Daily Devotion – September 22, 2021 – Dr. Pat Taylor Ellison

James 3:13 – 4:3, 7-8a
3:13 Who is wise and understanding among you? Show by your good life that your works are done with gentleness born of wisdom.
3:14 But if you have bitter envy and selfish ambition in your hearts, do not be boastful and false to the truth.
3:15 Such wisdom does not come down from above, but is earthly, unspiritual, devilish.
3:16 For where there is envy and selfish ambition, there will also be disorder and wickedness of every kind.
3:17 But the wisdom from above is first pure, then peaceable, gentle, willing to yield, full of mercy and good fruits, without a trace of partiality or hypocrisy.
3:18 And a harvest of righteousness is sown in peace for those who make peace.
4:1 Those conflicts and disputes among you, where do they come from? Do they not come from your cravings that are at war within you?
4:2 You want something and do not have it; so you commit murder. And you covet something and cannot obtain it; so you engage in disputes and conflicts. You do not have, because you do not ask.
4:3 You ask and do not receive, because you ask wrongly, in order to spend what you get on your pleasures.
4:7 Submit yourselves therefore to God. Resist the devil, and he will flee from you.
4:8 Draw near to God, and he will draw near to you.

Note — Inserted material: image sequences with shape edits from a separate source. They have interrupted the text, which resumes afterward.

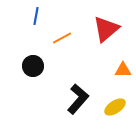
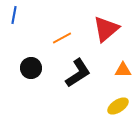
blue line: moved 22 px left, 1 px up
black circle: moved 2 px left, 2 px down
black L-shape: moved 26 px up; rotated 16 degrees clockwise
yellow ellipse: moved 3 px right, 1 px up
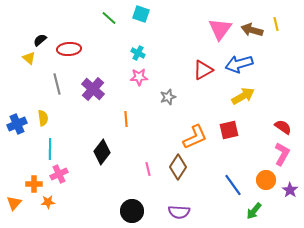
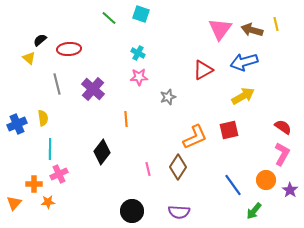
blue arrow: moved 5 px right, 2 px up
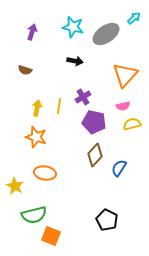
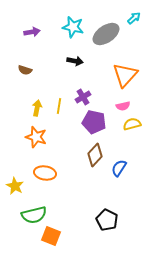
purple arrow: rotated 63 degrees clockwise
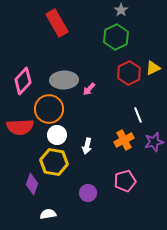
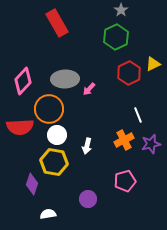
yellow triangle: moved 4 px up
gray ellipse: moved 1 px right, 1 px up
purple star: moved 3 px left, 2 px down
purple circle: moved 6 px down
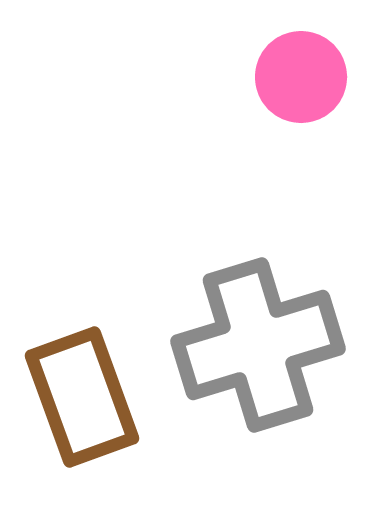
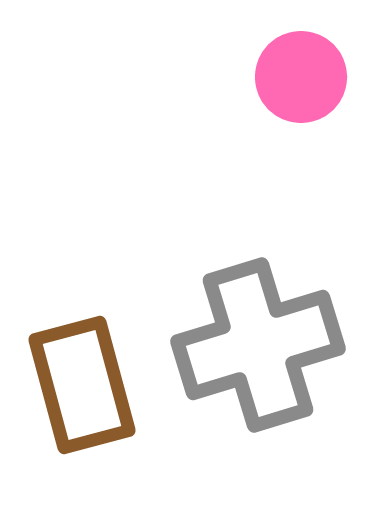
brown rectangle: moved 12 px up; rotated 5 degrees clockwise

So much in this passage from James warns us that we will be wicked and we will be punished. Yet there is also a beautiful flower right in the middle of it about peace. Let’s concentrate on 3:17-18, below.

3:17 But the wisdom from above is first pure, then peaceable, gentle, willing to yield, full of mercy and good fruits, without a trace of partiality or hypocrisy.
3:18 And a harvest of righteousness is sown in peace for those who make peace.

I love this description of wisdom that is willing to yield and full of mercy. James goes on to say that those who make peace will reap a harvest of righteousness (right relationship with God). What might it mean to make peace, and not just keep peace? Those who keep the peace mostly just placate others and try not to rock the boat. But those who make peace are the ones who meet their opponent halfway, argue and listen and give and take until they have a mutual understanding of one another. That is making peace, and it is hard work. But for those who do it, they will have a right relationship with God.

In a very important way, this making of peace is what God has been trying to do with us humans from the very beginning. The Bible is a book full of the stories of how God has worked to understand us and we have worked to understand God – our arguments, our listening, our speaking together, and mutual understanding. So when we do that same work of trying to wrestle and listen and speak and understand other human beings, we are doing the kind of work that makes God proud of us. No wonder there is a harvest of righteousness – our relationship with God the Creator is in order when we are doing God’s work of understanding and peace-making.

This week I will try every day to make some peace, not just to keep it.

Gracious God, Thank you for loving us. Thank you for showing mercy and love working to understand every person. Every person, including me. Help me to work at doing the same.  Amen.